How to set up dbt from scratch as a solo data person - Data Research Analysis Collection

TL;DR

You can have dbt Core running against a real warehouse in about an hour. You need Python 3.11+, a database to connect to, and basic comfort with the command line. The outcome is a working project where SQL transforms are version-controlled, tested, and documented without any paid tooling.

What You Need Before You Start

Python 3.11 or 3.12 installed and accessible via python --version in your terminal
pip bundled with Python; verify with pip --version
A virtual environment tool — the built-in venv module is enough
A warehouse or database to connect to, ranked by cost for solo setups:
DuckDB — runs locally, completely free, no account needed, ideal for starting out
BigQuery — free tier gives you 10 GB storage and 1 TB of queries per month
Snowflake — free 30-day trial with $400 in compute credits
Git installed (check: git --version) plus a GitHub account for version control
A text editor that handles YAML cleanly — VS Code with the dbt Power User extension is a strong choice
A real CSV or table you care about — transforms on your own data will stick better than tutorial data

Optional: the dbt Power User VS Code extension gives you lineage graphs and model previews right inside the editor.
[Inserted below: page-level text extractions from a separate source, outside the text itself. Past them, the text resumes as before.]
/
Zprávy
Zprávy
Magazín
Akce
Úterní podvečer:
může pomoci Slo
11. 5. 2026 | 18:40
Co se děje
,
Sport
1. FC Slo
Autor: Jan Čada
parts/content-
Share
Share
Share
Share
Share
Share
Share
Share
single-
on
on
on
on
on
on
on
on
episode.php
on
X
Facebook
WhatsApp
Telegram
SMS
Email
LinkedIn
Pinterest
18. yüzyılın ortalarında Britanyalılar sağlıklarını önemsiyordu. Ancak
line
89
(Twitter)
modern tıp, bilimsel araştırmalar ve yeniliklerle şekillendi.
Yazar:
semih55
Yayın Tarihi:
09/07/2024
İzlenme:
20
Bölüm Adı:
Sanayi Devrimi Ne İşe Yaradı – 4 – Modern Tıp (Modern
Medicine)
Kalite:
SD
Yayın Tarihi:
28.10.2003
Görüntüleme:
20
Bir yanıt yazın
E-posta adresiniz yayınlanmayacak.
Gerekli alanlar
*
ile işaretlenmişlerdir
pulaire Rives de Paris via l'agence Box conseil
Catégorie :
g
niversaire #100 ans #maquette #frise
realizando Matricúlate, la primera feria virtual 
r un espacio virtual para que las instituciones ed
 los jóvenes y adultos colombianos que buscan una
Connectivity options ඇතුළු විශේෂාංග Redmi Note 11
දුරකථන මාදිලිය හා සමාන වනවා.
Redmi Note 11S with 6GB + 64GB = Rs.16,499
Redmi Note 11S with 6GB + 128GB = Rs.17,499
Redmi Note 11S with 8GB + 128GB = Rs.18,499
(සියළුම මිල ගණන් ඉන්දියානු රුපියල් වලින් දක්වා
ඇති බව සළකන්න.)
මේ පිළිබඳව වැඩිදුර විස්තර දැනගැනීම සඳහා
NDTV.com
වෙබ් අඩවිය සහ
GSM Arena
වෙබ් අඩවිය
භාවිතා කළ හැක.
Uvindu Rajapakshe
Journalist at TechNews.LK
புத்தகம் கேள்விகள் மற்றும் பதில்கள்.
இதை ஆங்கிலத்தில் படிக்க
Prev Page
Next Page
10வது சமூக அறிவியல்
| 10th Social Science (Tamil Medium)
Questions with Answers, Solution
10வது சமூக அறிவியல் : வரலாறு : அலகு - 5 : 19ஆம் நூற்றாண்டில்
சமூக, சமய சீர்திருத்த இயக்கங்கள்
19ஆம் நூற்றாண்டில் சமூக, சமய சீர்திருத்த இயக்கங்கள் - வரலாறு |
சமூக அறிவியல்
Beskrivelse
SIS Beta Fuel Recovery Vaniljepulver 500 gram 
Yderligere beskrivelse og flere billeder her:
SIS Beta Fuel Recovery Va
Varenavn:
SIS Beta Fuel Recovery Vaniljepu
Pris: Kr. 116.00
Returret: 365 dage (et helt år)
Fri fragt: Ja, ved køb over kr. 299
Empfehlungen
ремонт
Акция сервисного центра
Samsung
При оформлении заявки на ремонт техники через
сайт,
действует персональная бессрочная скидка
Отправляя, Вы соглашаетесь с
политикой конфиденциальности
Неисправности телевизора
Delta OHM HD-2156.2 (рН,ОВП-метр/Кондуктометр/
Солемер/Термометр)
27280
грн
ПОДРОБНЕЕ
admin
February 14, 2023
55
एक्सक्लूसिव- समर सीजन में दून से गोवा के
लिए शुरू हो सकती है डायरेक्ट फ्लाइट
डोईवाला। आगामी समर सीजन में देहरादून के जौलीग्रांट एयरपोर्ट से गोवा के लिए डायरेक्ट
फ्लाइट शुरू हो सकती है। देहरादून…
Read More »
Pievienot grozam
Step 1: Create a Dedicated Python Virtual Environment

Never install dbt into your system Python. It pulls in many dependencies and version conflicts will eventually cause real pain. Create an isolated environment first.

Navigate to where you want your dbt project to live and run:

mkdir my-dbt-project
cd my-dbt-project
python -m venv .venv
source .venv/bin/activate   # Windows: .venv\Scripts\activate

Your terminal prompt should now show (.venv) at the start. Every package you install from here goes into this environment, not into your global Python.
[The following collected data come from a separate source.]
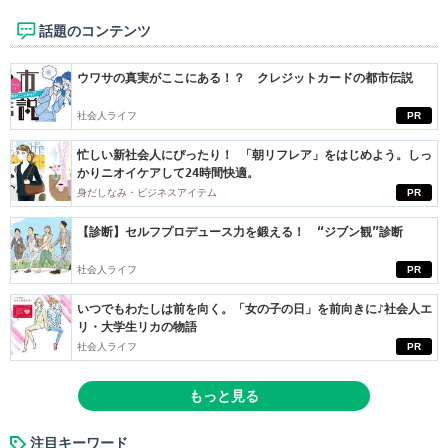
話題のコンテンツ
ウワサの真実がここにある！？ クレジットカードの都市伝説
社会人ライフ
PR
忙しい新社会人にぴったり！ 「朝リフレア」をはじめよう。しっ
かりニオイケアして24時間快適。
身だしなみ・ビジネスアイテム
PR
【診断】セルフプロデュース力を鍛える！ “ジブン観”診断
社会人ライフ
PR
いつでもわたしは前を向く。「女の子の日」を前向きに♪社会人エ
リ・大学生リカの物語
社会人ライフ
PR
もっと見る
注目キーワード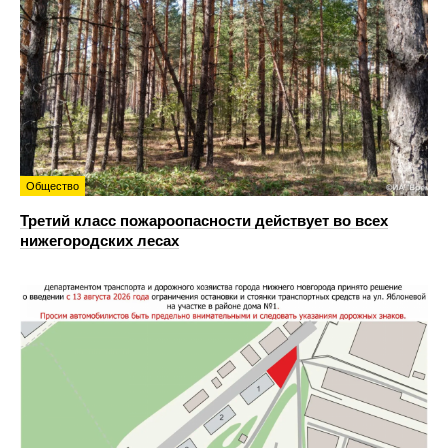
Общество
Третий класс пожароопасности действует во всех
нижегородских лесах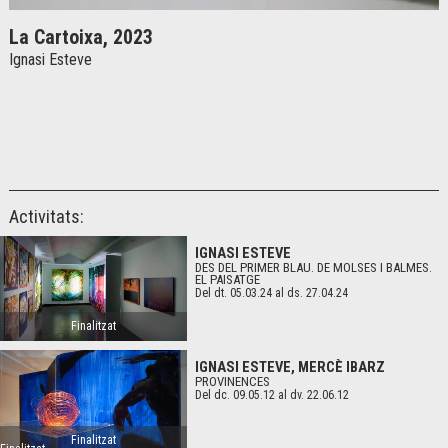
La Cartoixa, 2023
Ignasi Esteve
Activitats:
IGNASI ESTEVE
DES DEL PRIMER BLAU. DE MOLSES I BALMES.
EL PAISATGE
Del dt. 05.03.24
al ds. 27.04.24
Finalitzat
IGNASI ESTEVE, MERCÈ IBARZ
PROVINENCES
Del dc. 09.05.12
al dv. 22.06.12
Finalitzat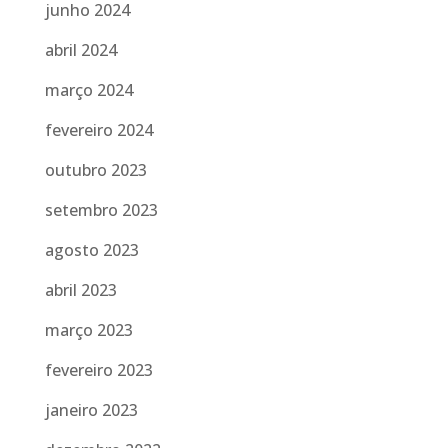
junho 2024
abril 2024
março 2024
fevereiro 2024
outubro 2023
setembro 2023
agosto 2023
abril 2023
março 2023
fevereiro 2023
janeiro 2023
Keep the virtual environment inside the project folder. Whenever you open a new terminal tab or restart your machine, you need to run source .venv/bin/activate again before using dbt. Forgetting this step is the most common reason people see command not found: dbt.

You should now see: (.venv) in your shell prompt. Run which python on Mac/Linux or where python on Windows and confirm the path points inside your .venv folder.

Step 2: Install dbt Core with the Right Adapter

dbt Core is the open-source CLI. You install it alongside a database-specific adapter that matches your warehouse.

For DuckDB (the best starting point for solo setups):

pip install dbt-duckdb

For BigQuery:

pip install dbt-bigquery

For Snowflake:

pip install dbt-snowflake

After installation, confirm everything landed correctly:

dbt --version

You will see output showing your Core version and adapter version, for example Core: 1.9.2 and Plugins: duckdb: 1.9.0. If you see command not found, your virtual environment is not activated.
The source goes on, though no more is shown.